I'm sure I'm so close!
What I've come up with so far is putting the three vectors in rows in a matrix, and finding the determinant with row expansion, which gives a(b^2-c^2)+b(c^2-a^2)+c(a^2-b^2)

I know that they are linearly independant when this determinant doesn't equal zero, and it's simple to show it DOES equal zero if a=b, b=c or c=a.
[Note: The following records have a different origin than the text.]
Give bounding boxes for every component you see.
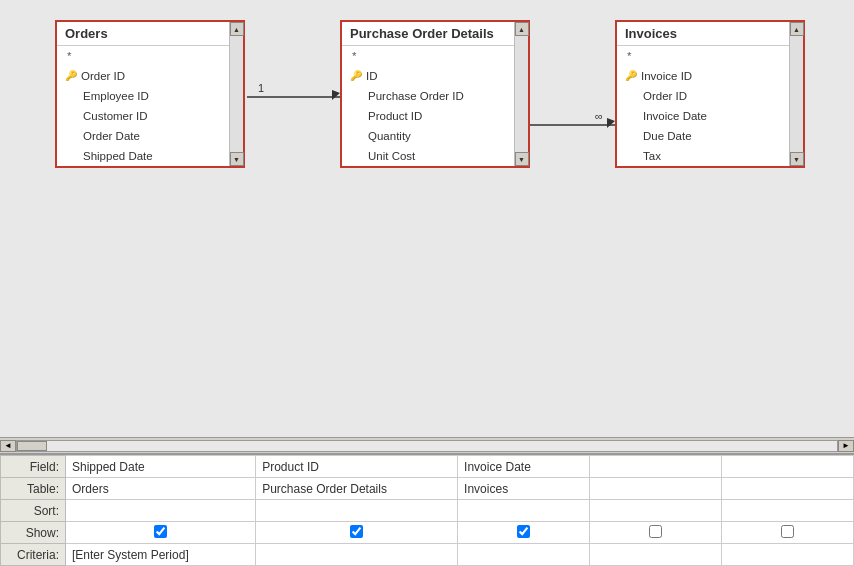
grid-row-criteria: Criteria: [Enter System Period] — [1, 544, 854, 566]
diagram-area: Orders * 🔑 Order ID Employee ID Customer… — [0, 0, 854, 437]
table-invoices[interactable]: Invoices * 🔑 Invoice ID Order ID Invoice… — [615, 20, 805, 168]
query-grid: Field: Shipped Date Product ID Invoice D… — [0, 453, 854, 566]
table-pod-fields: * 🔑 ID Purchase Order ID Product ID Quan… — [342, 46, 528, 166]
grid-cell-sort-2[interactable] — [458, 500, 590, 522]
scroll-up-btn[interactable]: ▲ — [515, 22, 529, 36]
grid-cell-table-2[interactable]: Invoices — [458, 478, 590, 500]
grid-cell-field-1[interactable]: Product ID — [256, 456, 458, 478]
svg-text:∞: ∞ — [595, 110, 603, 122]
field-row: * — [57, 46, 243, 66]
field-row: Employee ID — [57, 86, 243, 106]
grid-row-field: Field: Shipped Date Product ID Invoice D… — [1, 456, 854, 478]
grid-row-table: Table: Orders Purchase Order Details Inv… — [1, 478, 854, 500]
show-checkbox-3[interactable] — [649, 525, 662, 538]
field-row: 🔑 ID — [342, 66, 528, 86]
table-invoices-title: Invoices — [617, 22, 803, 46]
grid-cell-show-2[interactable] — [458, 522, 590, 544]
field-row: Quantity — [342, 126, 528, 146]
field-row: Invoice Date — [617, 106, 803, 126]
grid-cell-show-3[interactable] — [590, 522, 722, 544]
svg-marker-5 — [607, 118, 615, 128]
grid-cell-field-0[interactable]: Shipped Date — [66, 456, 256, 478]
scroll-thumb[interactable] — [17, 441, 47, 451]
field-row: Shipped Date — [57, 146, 243, 166]
field-row: * — [617, 46, 803, 66]
grid-cell-table-0[interactable]: Orders — [66, 478, 256, 500]
show-checkbox-1[interactable] — [350, 525, 363, 538]
field-row: Purchase Order ID — [342, 86, 528, 106]
grid-cell-table-1[interactable]: Purchase Order Details — [256, 478, 458, 500]
table-orders-title: Orders — [57, 22, 243, 46]
scroll-down-btn[interactable]: ▼ — [230, 152, 244, 166]
scrollbar-orders[interactable]: ▲ ▼ — [229, 22, 243, 166]
scroll-up-btn[interactable]: ▲ — [790, 22, 804, 36]
show-checkbox-2[interactable] — [517, 525, 530, 538]
field-row: Unit Cost — [342, 146, 528, 166]
field-row: 🔑 Order ID — [57, 66, 243, 86]
row-label-table: Table: — [1, 478, 66, 500]
row-label-sort: Sort: — [1, 500, 66, 522]
table-orders[interactable]: Orders * 🔑 Order ID Employee ID Customer… — [55, 20, 245, 168]
scroll-left-btn[interactable]: ◄ — [0, 440, 16, 452]
grid-cell-field-4[interactable] — [722, 456, 854, 478]
field-row: 🔑 Invoice ID — [617, 66, 803, 86]
scroll-track[interactable] — [16, 440, 838, 452]
grid-row-sort: Sort: — [1, 500, 854, 522]
grid-cell-field-3[interactable] — [590, 456, 722, 478]
grid-cell-criteria-4[interactable] — [722, 544, 854, 566]
key-icon: 🔑 — [625, 67, 637, 85]
field-row: Due Date — [617, 126, 803, 146]
field-row: Product ID — [342, 106, 528, 126]
key-icon: 🔑 — [350, 67, 362, 85]
scroll-right-btn[interactable]: ► — [838, 440, 854, 452]
scroll-down-btn[interactable]: ▼ — [790, 152, 804, 166]
grid-cell-field-2[interactable]: Invoice Date — [458, 456, 590, 478]
field-row: Tax — [617, 146, 803, 166]
field-row: Customer ID — [57, 106, 243, 126]
scroll-up-btn[interactable]: ▲ — [230, 22, 244, 36]
grid-row-show: Show: — [1, 522, 854, 544]
grid-cell-show-4[interactable] — [722, 522, 854, 544]
table-purchase-order-details[interactable]: Purchase Order Details * 🔑 ID Purchase O… — [340, 20, 530, 168]
grid-cell-show-1[interactable] — [256, 522, 458, 544]
grid-cell-sort-4[interactable] — [722, 500, 854, 522]
key-icon: 🔑 — [65, 67, 77, 85]
grid-cell-show-0[interactable] — [66, 522, 256, 544]
field-row: * — [342, 46, 528, 66]
grid-cell-table-4[interactable] — [722, 478, 854, 500]
table-orders-fields: * 🔑 Order ID Employee ID Customer ID Ord… — [57, 46, 243, 166]
grid-cell-sort-0[interactable] — [66, 500, 256, 522]
row-label-show: Show: — [1, 522, 66, 544]
table-pod-title: Purchase Order Details — [342, 22, 528, 46]
scrollbar-pod[interactable]: ▲ ▼ — [514, 22, 528, 166]
show-checkbox-4[interactable] — [781, 525, 794, 538]
table-invoices-fields: * 🔑 Invoice ID Order ID Invoice Date Due… — [617, 46, 803, 166]
row-label-field: Field: — [1, 456, 66, 478]
grid-cell-criteria-0[interactable]: [Enter System Period] — [66, 544, 256, 566]
scrollbar-invoices[interactable]: ▲ ▼ — [789, 22, 803, 166]
grid-cell-table-3[interactable] — [590, 478, 722, 500]
grid-table: Field: Shipped Date Product ID Invoice D… — [0, 455, 854, 566]
grid-cell-criteria-2[interactable] — [458, 544, 590, 566]
field-row: Order ID — [617, 86, 803, 106]
horizontal-scrollbar[interactable]: ◄ ► — [0, 437, 854, 453]
show-checkbox-0[interactable] — [154, 525, 167, 538]
svg-marker-2 — [332, 90, 340, 100]
grid-cell-sort-3[interactable] — [590, 500, 722, 522]
field-row: Order Date — [57, 126, 243, 146]
row-label-criteria: Criteria: — [1, 544, 66, 566]
grid-cell-criteria-3[interactable] — [590, 544, 722, 566]
grid-cell-sort-1[interactable] — [256, 500, 458, 522]
scroll-down-btn[interactable]: ▼ — [515, 152, 529, 166]
grid-cell-criteria-1[interactable] — [256, 544, 458, 566]
svg-text:1: 1 — [258, 82, 264, 94]
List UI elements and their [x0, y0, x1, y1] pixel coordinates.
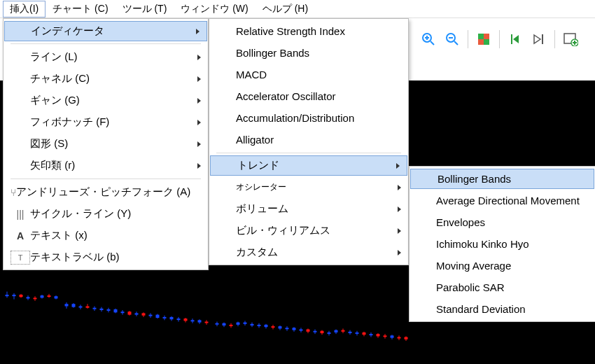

For example, when a=b, b^3-bc^2+bc^2-b^3+c(b^2-b^2)=0

However, I don't think showing this is sufficient proof that when they are distinct, the determinant will never equal zero.

Could you point me in the right direction?
Thanks!
• Apr 16th 2011, 08:39 PM
alexmahone
You can factorise the determinant as:
det=(a-b)(b-c)(c-a)

The result follows immediately.
• Apr 16th 2011, 08:48 PM
genericguy
Wow, I was trying so hard to factorise it but missed that completely. :|
Thanks!
• Apr 17th 2011, 07:34 PM
Drexel28
Quote:

Originally Posted by genericguy
Hi there,
I'm attempting to solve the following question: Show {1,a,a^2),(1,b,b^2),(1,c,c^2)} are linearly independant if a, b and c are distinct.

I'm sure I'm so close!
What I've come up with so far is putting the three vectors in rows in a matrix, and finding the determinant with row expansion, which gives a(b^2-c^2)+b(c^2-a^2)+c(a^2-b^2)

I know that they are linearly independant when this determinant doesn't equal zero, and it's simple to show it DOES equal zero if a=b, b=c or c=a. For example, when a=b, b^3-bc^2+bc^2-b^3+c(b^2-b^2)=0

However, I don't think showing this is sufficient proof that when they are distinct, the determinant will never equal zero.

Could you point me in the right direction?
Thanks!

Just as a point of interest, in general (1,x_1,s,x_1^n),...,(1,x_n,...,x_n^n) are linearly independent if x_j != x_k k,j in [n] This is the Vandermonde matrix.